Page images and extracted text
◆ ◆ ◆

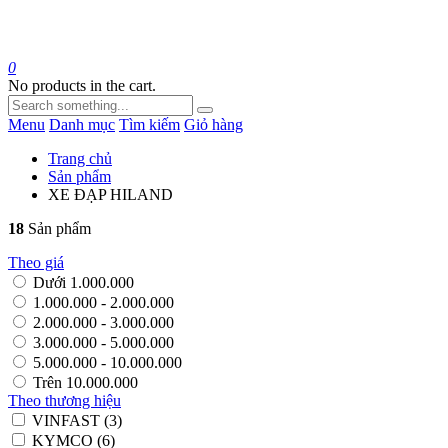
0
No products in the cart.
Menu
Danh mục
Tìm kiếm
Giỏ hàng
Trang chủ
Sản phẩm
XE ĐẠP HILAND
18
Sản phẩm
Theo giá
Dưới 1.000.000
1.000.000 - 2.000.000
2.000.000 - 3.000.000
3.000.000 - 5.000.000
5.000.000 - 10.000.000
Trên 10.000.000
Theo thương hiệu
VINFAST (3)
KYMCO (6)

◆ ◆ ◆

** Exercise goal **
Repeat the data word for word. Skip the pictures.

** Written response **
0
No products in the cart.
Menu
Danh mục
Tìm kiếm
Giỏ hàng
Trang chủ
Sản phẩm
XE ĐẠP HILAND
18
Sản phẩm
Theo giá
Dưới 1.000.000
1.000.000 - 2.000.000
2.000.000 - 3.000.000
3.000.000 - 5.000.000
5.000.000 - 10.000.000
Trên 10.000.000
Theo thương hiệu
VINFAST (3)
KYMCO (6)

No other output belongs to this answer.